[[ Available records, beginning ]]
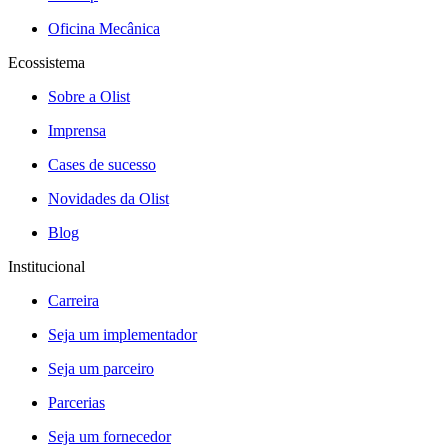
Oficina Mecânica
Ecossistema
Sobre a Olist
Imprensa
Cases de sucesso
Novidades da Olist
Blog
Institucional
Carreira
Seja um implementador
Seja um parceiro
Parcerias
Seja um fornecedor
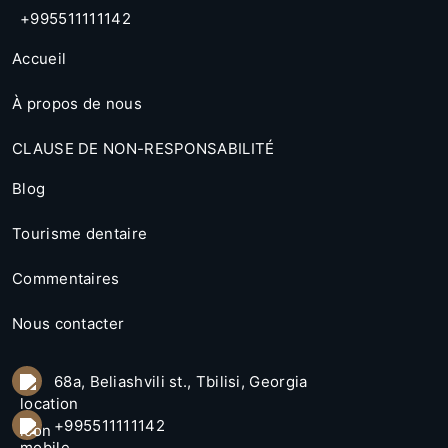
+995511111142
Accueil
À propos de nous
CLAUSE DE NON-RESPONSABILITÉ
Blog
Tourisme dentaire
Commentaires
Nous contacter
68a, Beliashvili st., Tbilisi, Georgia
+995511111142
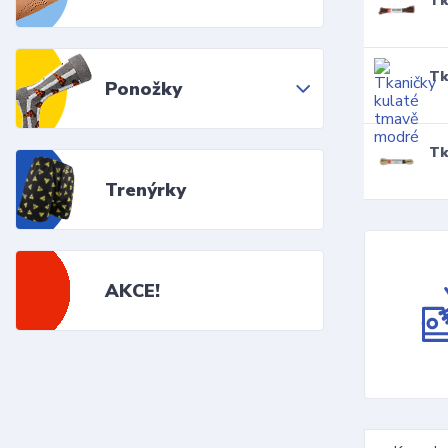
Tk
Tk
Ponožky
Tk
Trenýrky
AKCE!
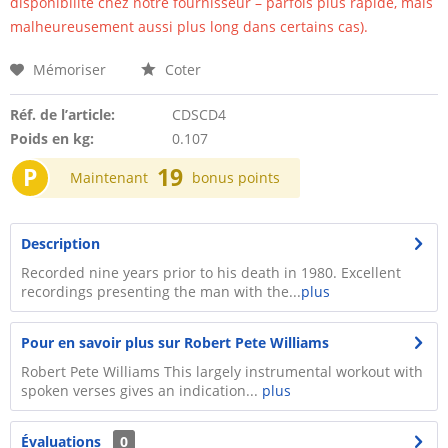
disponibilité chez notre fournisseur – parfois plus rapide, mais
malheureusement aussi plus long dans certains cas).
Mémoriser
Coter
Réf. de l’article:
CDSCD4
Poids en kg:
0.107
P
19
Maintenant
bonus points
Description
Recorded nine years prior to his death in 1980. Excellent
recordings presenting the man with the...
plus
Pour en savoir plus sur Robert Pete Williams
Robert Pete Williams This largely instrumental workout with
spoken verses gives an indication...
plus
Évaluations
0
[[ Available records, end ]]
Task to carry out:
Please list every line of the records that contains "plus".

Answer for this exercise:
disponibilité chez notre fournisseur – parfois plus rapide, mais
malheureusement aussi plus long dans certains cas).
plus
Pour en savoir plus sur Robert Pete Williams
plus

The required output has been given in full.